Tapi ya itulah tadi kita tak bisa memaksa asumsi-asumsi orang terhadap kita.
Sebenarnya pun beberapa waktu lalu saya sempat mengajukan proposal kepada suami untuk minta dibelikan hp jadul yang hanya bisa digunakan untuk SMS dan telepon saja.
Tujuannya simpel, agar ketika saya ingin mengurangi durasi waktu saya berselancar di dunia medsos, baik teman atau kerabat yang memang benar-benar emergency butuh menghubungi saya, bisa langsung menghubungi melalui jalur sms atau telepon.

Tak dipungkiri saya dulu sempat merasa beberapa teman yang telah berhasil hamil dan memiliki buah hati terlebih dahulu dari saya berubah menjadi sombong karena jadi jarang nimbrung di beberapa grup medsos. Saya pun sempat berjanji pada diri sendiri tidak akan berubah "sikap" dengan menjauhi medsos ketika sudah memiliki anak.

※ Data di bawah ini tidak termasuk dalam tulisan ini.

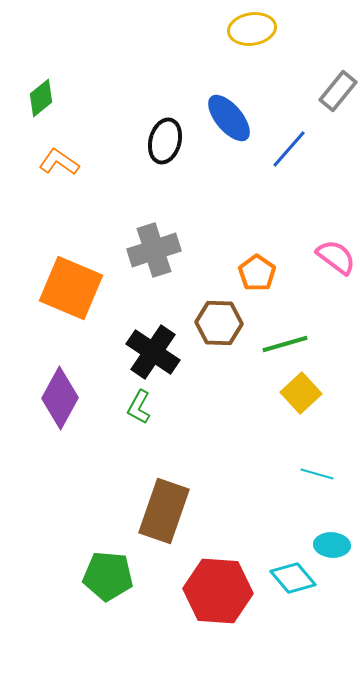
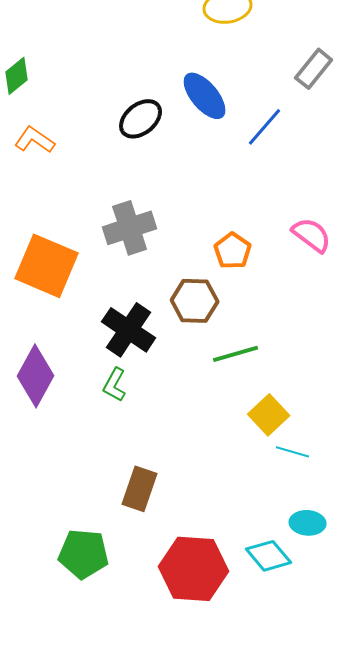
black ellipse: (165, 141) -> (141, 119), turned 36
green line: (285, 344) -> (236, 354), moved
yellow square: (301, 393) -> (269, 415), moved
brown rectangle: (164, 511) -> (140, 489), size x0.7

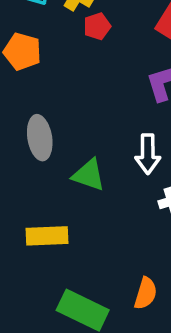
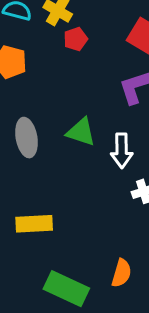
green triangle: (89, 175) -> (81, 132), moved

Faktanya, kami memiliki tanggung jawab besar untuk menjaga amanah yang sudah diberikan Allah SWT di tengah keluarga kecil kami. Menjadi kewajiban kami untuk lebih memuliakan amanah-amanah tersebut, agar kelak kami juga dimuliakan oleh mereka.

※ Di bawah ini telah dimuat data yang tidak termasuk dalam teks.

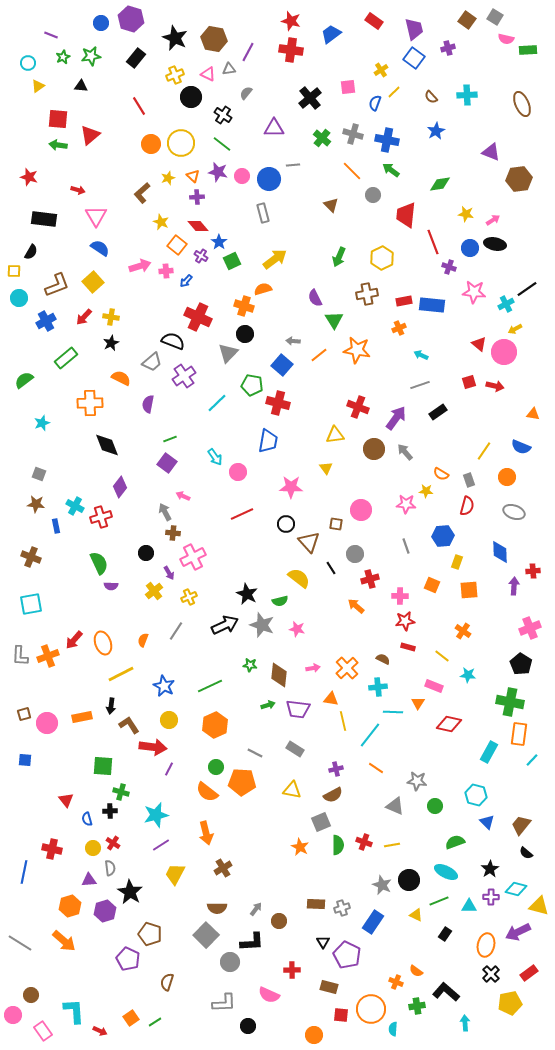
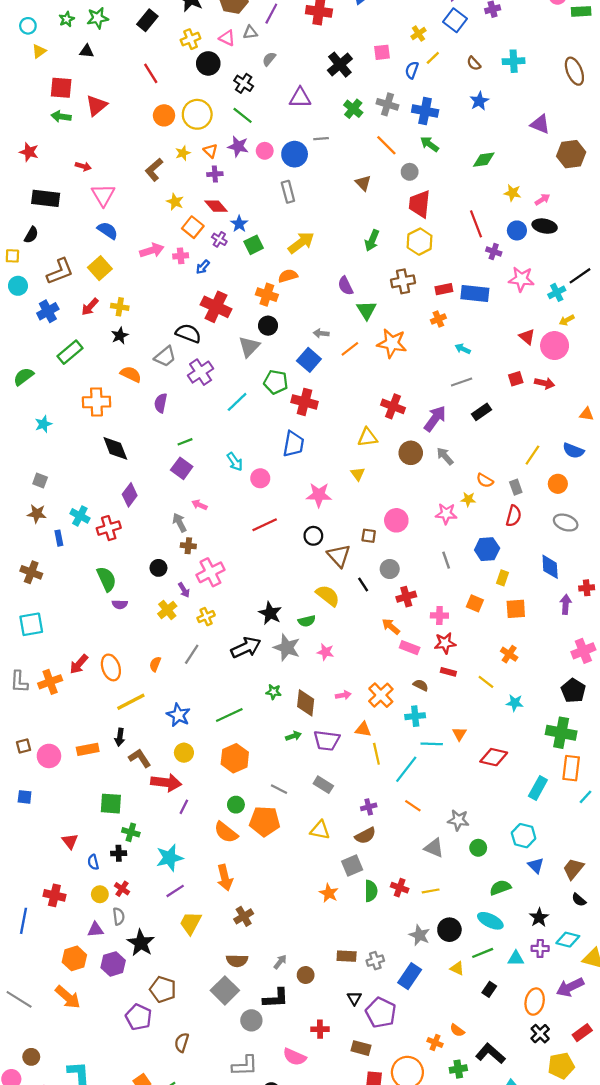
red trapezoid: (406, 215) -> (420, 204), moved
pink rectangle: (434, 686) -> (410, 648), moved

Sering kali tanpa sadar, saat anak-anak saya butuh perhatian di saat yang sama saya malah sibuk dengan gadget dengan alasan, "Sebentar ya nak, ini ada yang penting". Belum lagi, jika ada pekerjaan yang dikejar deadline lalu anak-anak bergelayut manja, tiba-tiba tanpa sadar kami mengeluarkan kalimat, "Haduh, bentar toh nakkkkkkk ... Nah kan jadi nggak selesai-selesai nih!!!". Aduh saya nulisnya sambil miris mbrabak mili, karena saya masih sering melakukan hal tersebut. Nggak bisa dibayangkan bagaimana sakitnya hati anak-anak saya mendapati kami tidak ingin diganggu padahal mereka sedang ingin "bermanja-manja dengan kami".

Waktu terus berjalan, anak-anak pun akan tumbuh setiap harinya. Saya tak ingin kehilangan momen-momen penting melihat tumbuh kembang anak-anak kami. Disinilah kami baru menyadari, jika kami tak pintar-pintar membagi waktu maka tanpa kami sadari peran gadget bisa merenggut privasi bersama keluarga kita.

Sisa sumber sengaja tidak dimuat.